* [Instructions to follow] Would you write out each line of the material below exactly, skipping every picture?
======== Information
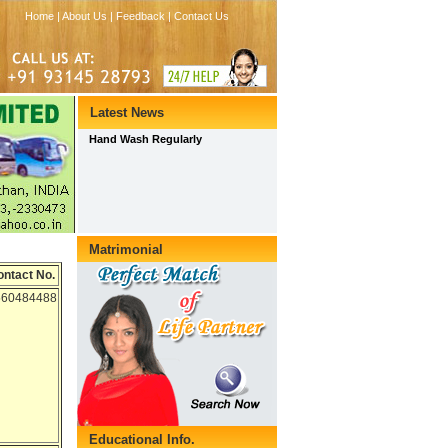
ontact No.
560484488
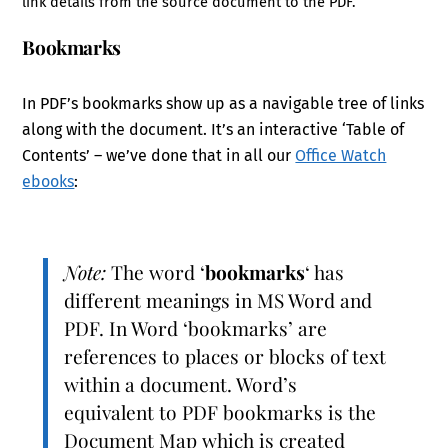
link details from the source document to the PDF.
Bookmarks
In PDF’s bookmarks show up as a navigable tree of links
along with the document. It’s an interactive ‘Table of
Contents’ – we’ve done that in all our
Office Watch
ebooks
:
Note:
The word ‘
bookmarks
‘ has
different meanings in MS Word and
PDF. In Word ‘bookmarks’ are
references to places or blocks of text
within a document. Word’s
equivalent to PDF bookmarks is the
Document Map which is created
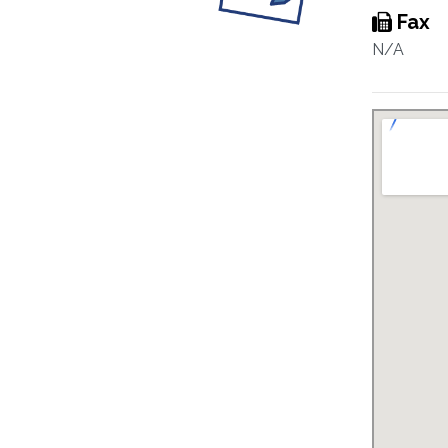
Fax
N/A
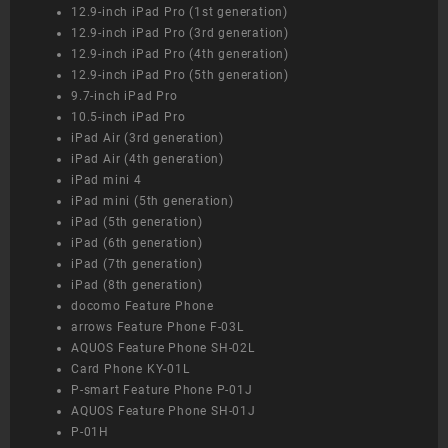
12.9-inch iPad Pro (1st generation)
12.9-inch iPad Pro (3rd generation)
12.9-inch iPad Pro (4th generation)
12.9-inch iPad Pro (5th generation)
9.7-inch iPad Pro
10.5-inch iPad Pro
iPad Air (3rd generation)
iPad Air (4th generation)
iPad mini 4
iPad mini (5th generation)
iPad (5th generation)
iPad (6th generation)
iPad (7th generation)
iPad (8th generation)
docomo Feature Phone
arrows Feature Phone F-03L
AQUOS Feature Phone SH-02L
Card Phone KY-01L
P-smart Feature Phone P-01J
AQUOS Feature Phone SH-01J
P-01H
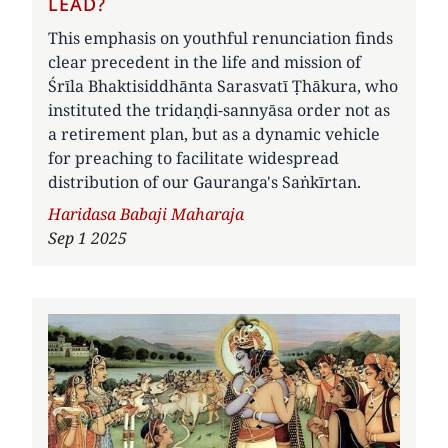
LEAD?
This emphasis on youthful renunciation finds
clear precedent in the life and mission of
Śrīla Bhaktisiddhānta Sarasvatī Ṭhākura, who
instituted the tridaṇḍi-sannyāsa order not as
a retirement plan, but as a dynamic vehicle
for preaching to facilitate widespread
distribution of our Gauranga's Saṅkīrtan.
Author
Haridasa Babaji Maharaja
Sep 1 2025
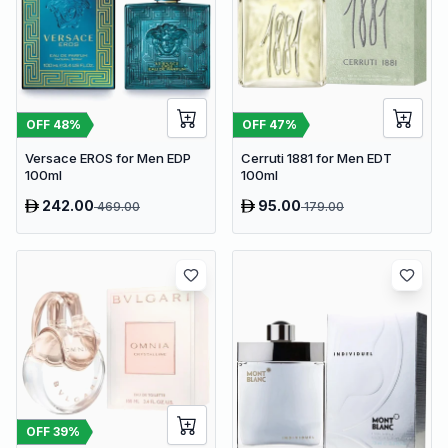
OFF
48
%
OFF
47
%
Versace EROS for Men EDP
Cerruti 1881 for Men EDT
100ml
100ml
242.00
95.00
469.00
179.00
OFF
39
%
================
* [Solution for this exercise]
ontact No.
560484488
link details from the source document to the PDF.
Bookmarks
In PDF’s bookmarks show up as a navigable tree of links
along with the document. It’s an interactive ‘Table of
Contents’ – we’ve done that in all our
Office Watch
ebooks
:
Note:
The word ‘
bookmarks
‘ has
different meanings in MS Word and
PDF. In Word ‘bookmarks’ are
references to places or blocks of text
within a document. Word’s
equivalent to PDF bookmarks is the
Document Map which is created
Fax
N/A
12.9-inch iPad Pro (1st generation)
12.9-inch iPad Pro (3rd generation)
12.9-inch iPad Pro (4th generation)
12.9-inch iPad Pro (5th generation)
9.7-inch iPad Pro
10.5-inch iPad Pro
iPad Air (3rd generation)
iPad Air (4th generation)
iPad mini 4
iPad mini (5th generation)
iPad (5th generation)
iPad (6th generation)
iPad (7th generation)
iPad (8th generation)
docomo Feature Phone
arrows Feature Phone F-03L
AQUOS Feature Phone SH-02L
Card Phone KY-01L
P-smart Feature Phone P-01J
AQUOS Feature Phone SH-01J
P-01H
LEAD?
This emphasis on youthful renunciation finds
clear precedent in the life and mission of
Śrīla Bhaktisiddhānta Sarasvatī Ṭhākura, who
instituted the tridaṇḍi-sannyāsa order not as
a retirement plan, but as a dynamic vehicle
for preaching to facilitate widespread
distribution of our Gauranga's Saṅkīrtan.
Author
Haridasa Babaji Maharaja
Sep 1 2025
OFF
48
%
OFF
47
%
Versace EROS for Men EDP
Cerruti 1881 for Men EDT
100ml
100ml
242.00
95.00
469.00
179.00
OFF
39
%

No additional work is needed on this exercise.